Hubsi machte die ersten Übersprunghandlungen. Er wollte wohl an die frische Luft. Inzwischen war auch Mutti gekommen und hatte Omi und den Enkel abgeholt. Zusammen mit Opi und einem kleinen Töchterchen im Kinderwagen machten sie sich auf den Weg zum Ausgang. Und auch die schlafenden Schokoladen-Wale hatten tiefere Gewässer aufgesucht.
Na gut, dann machten wir uns eben auch auf den Weg.
Felder ging gleich vorne weg und ließ es sich nicht nehmen aus unserem kleinen Spaziergang so eine Art geführte Tour zu machen.
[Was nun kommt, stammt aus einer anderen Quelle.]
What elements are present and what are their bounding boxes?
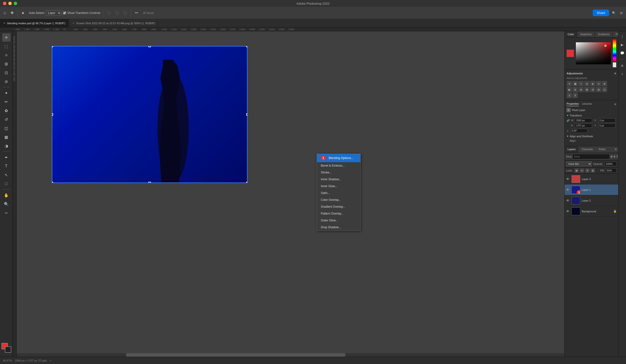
blend-mode-dropdown[interactable]: Hard Mix Normal Multiply Screen Overlay … xyxy=(566,162,592,166)
posterize-adj[interactable]: ⊞ xyxy=(596,87,601,92)
panels-button[interactable]: ⊟ xyxy=(619,10,624,16)
gradient-map-adj[interactable]: ⊻ xyxy=(567,93,572,98)
opacity-input[interactable] xyxy=(604,162,617,166)
zoom-tool[interactable]: 🔍 xyxy=(2,200,10,208)
object-select-tool[interactable]: ⊞ xyxy=(2,60,10,68)
color-lookup-adj[interactable]: ⊠ xyxy=(584,87,589,92)
lock-artboard-button[interactable]: ⊞ xyxy=(590,168,595,173)
home-button[interactable]: ⌂ xyxy=(2,9,8,16)
canvas-area[interactable]: -200 -100 0 100 200 300 400 500 600 700 … xyxy=(13,31,564,357)
vibrance-adj[interactable]: ◈ xyxy=(590,81,595,86)
context-menu-item-gradient-overlay[interactable]: Gradient Overlay... xyxy=(317,203,360,210)
color-gradient-handle[interactable] xyxy=(604,45,606,47)
y-input[interactable] xyxy=(598,123,616,128)
auto-select-dropdown[interactable]: Layer Group xyxy=(46,10,61,16)
selection-handle-bottom-middle[interactable] xyxy=(149,182,151,183)
tab-screenshot[interactable]: × Screen Shot 2022-09-22 at 10.57.43 AM.… xyxy=(69,19,157,27)
tab-gradients[interactable]: Gradients xyxy=(595,31,613,37)
transform-header[interactable]: ▼ Transform xyxy=(567,114,616,117)
brightness-contrast-adj[interactable]: ☀ xyxy=(567,81,572,86)
selection-handle-middle-right[interactable] xyxy=(246,113,247,116)
path-selection-tool[interactable]: ↖ xyxy=(2,171,10,179)
levels-adj[interactable]: ▦ xyxy=(572,81,578,86)
adjustments-menu[interactable]: ≡ xyxy=(614,71,616,75)
exposure-adj[interactable]: ◎ xyxy=(584,81,589,86)
history-brush-tool[interactable]: ↺ xyxy=(2,115,10,123)
panel-collapse-button[interactable]: ⟩ xyxy=(619,33,626,40)
background-color[interactable] xyxy=(5,346,11,353)
filter-text-button[interactable]: T xyxy=(617,154,618,159)
eyedropper-tool[interactable]: ⊘ xyxy=(2,77,10,86)
layer-item-layer1[interactable]: 👁 1 Layer 1 xyxy=(565,184,618,195)
tab-channels[interactable]: Channels xyxy=(579,146,596,153)
visibility-layer1[interactable]: 👁 xyxy=(566,188,570,192)
visibility-background[interactable]: 👁 xyxy=(566,209,570,213)
context-menu-item-color-overlay[interactable]: Color Overlay... xyxy=(317,197,360,203)
scroll-thumb-horizontal[interactable] xyxy=(126,353,345,357)
layer-item-background[interactable]: 👁 Background 🔒 xyxy=(565,206,618,217)
context-menu-item-stroke[interactable]: Stroke... xyxy=(317,169,360,176)
context-menu-item-drop-shadow[interactable]: Drop Shadow... xyxy=(317,224,360,231)
photo-filter-adj[interactable]: ⊛ xyxy=(572,87,578,92)
lock-pixels-button[interactable]: ⊠ xyxy=(574,168,579,173)
gradient-tool[interactable]: ▦ xyxy=(2,133,10,141)
tab-blending-modes[interactable]: × blending modes.psd @ 66.7% (Layer 1, R… xyxy=(0,19,69,27)
selection-handle-middle-left[interactable] xyxy=(52,113,53,116)
close-button[interactable] xyxy=(3,2,6,5)
angle-input[interactable] xyxy=(570,129,587,133)
context-menu-item-inner-shadow[interactable]: Inner Shadow... xyxy=(317,176,360,183)
layers-search[interactable] xyxy=(572,154,610,159)
context-menu-item-bevel-emboss[interactable]: Bevel & Emboss... xyxy=(317,162,360,169)
lasso-tool[interactable]: ⌾ xyxy=(2,51,10,59)
color-gradient[interactable] xyxy=(576,42,611,64)
move-tool[interactable]: ✛ xyxy=(2,33,10,41)
channel-mixer-adj[interactable]: ⊗ xyxy=(578,87,584,92)
tab-paths[interactable]: Paths xyxy=(596,146,609,153)
more-options-button[interactable]: ••• xyxy=(133,10,140,16)
fill-input[interactable] xyxy=(605,168,617,173)
text-tool[interactable]: T xyxy=(2,162,10,170)
filter-pixel-button[interactable]: ⊞ xyxy=(611,154,613,159)
color-alpha-strip[interactable] xyxy=(613,62,616,67)
tab-properties[interactable]: Properties xyxy=(567,102,579,106)
brush-tool[interactable]: ✏ xyxy=(2,98,10,106)
status-arrow[interactable]: > xyxy=(50,359,51,362)
hue-saturation-adj[interactable]: ⊙ xyxy=(596,81,601,86)
move-tool-button[interactable]: ✥ xyxy=(9,9,15,16)
lock-position-button[interactable]: ✛ xyxy=(585,168,589,173)
curves-adj[interactable]: ∿ xyxy=(578,81,584,86)
font-button[interactable]: A xyxy=(619,62,626,69)
lock-paint-button[interactable]: ✏ xyxy=(580,168,584,173)
shape-tool[interactable]: □ xyxy=(2,180,10,188)
height-input[interactable] xyxy=(575,123,592,128)
tab-close-1[interactable]: × xyxy=(3,21,5,25)
layer-item-layer2[interactable]: 👁 Layer 2 xyxy=(565,195,618,206)
visibility-layer3[interactable]: 👁 xyxy=(566,177,570,181)
selection-handle-bottom-right[interactable] xyxy=(246,182,247,183)
horizontal-scrollbar[interactable] xyxy=(17,353,564,357)
crop-tool[interactable]: ⊡ xyxy=(2,69,10,77)
dodge-tool[interactable]: ◑ xyxy=(2,142,10,150)
pen-tool[interactable]: ✒ xyxy=(2,153,10,162)
context-menu-item-satin[interactable]: Satin... xyxy=(317,190,360,197)
extra-tools-button[interactable]: ••• xyxy=(2,209,10,217)
align-right-button[interactable]: ⬛ xyxy=(122,10,128,16)
color-balance-adj[interactable]: ⊕ xyxy=(602,81,607,86)
x-input[interactable] xyxy=(598,119,616,122)
healing-brush-tool[interactable]: ✦ xyxy=(2,89,10,97)
black-white-adj[interactable]: ◐ xyxy=(567,87,572,92)
align-center-button[interactable]: ⬛ xyxy=(114,10,120,16)
properties-menu[interactable]: ≡ xyxy=(614,102,616,106)
align-header[interactable]: ▼ Align and Distribute xyxy=(567,135,616,138)
context-menu-item-outer-glow[interactable]: Outer Glow... xyxy=(317,217,360,224)
context-menu-item-inner-glow[interactable]: Inner Glow... xyxy=(317,183,360,190)
layers-menu[interactable]: ≡ xyxy=(613,146,618,153)
selection-handle-bottom-left[interactable] xyxy=(52,182,53,183)
selection-option-button[interactable]: ▣ xyxy=(20,10,25,15)
context-menu-item-blending-options[interactable]: 1 Blending Options... xyxy=(317,154,360,162)
tab-layers[interactable]: Layers xyxy=(565,146,579,153)
threshold-adj[interactable]: ⊡ xyxy=(602,87,607,92)
tab-close-2[interactable]: × xyxy=(72,21,74,25)
selective-color-adj[interactable]: ⊼ xyxy=(572,93,578,98)
tab-libraries[interactable]: Libraries xyxy=(582,102,592,106)
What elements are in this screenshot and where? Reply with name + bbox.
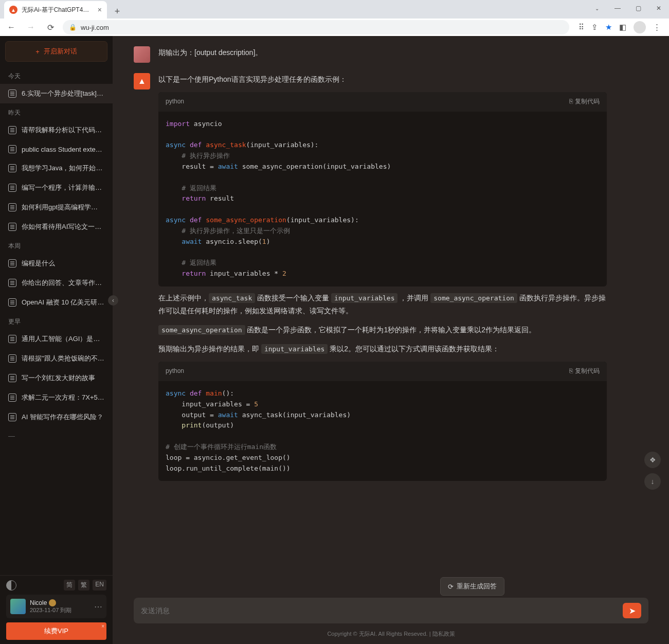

Vor besonders eindrucksvollen Viel-Geschossern blieb er stehen und wies, unterstützt von übertriebenen und wohl halb-ironisch gemeinten Lauten des Staunens und Genießens, in den weiten Himmel.
Unaufgefordert referierte Felder die Theorie der sowjetischen Städteplanung. Ursprünglich wurden die Neubauviertel geplant, erzählte er, um die alten bürgerlichen Strukturen aufzubrechen: aus Kaufleuten und Handwerkern hier und Arbeitern dort. In der neuen Zeit sollten alle gemeinsam in Neubauten wohnen, die wiederum in schön begrünte Parks eingebettet waren.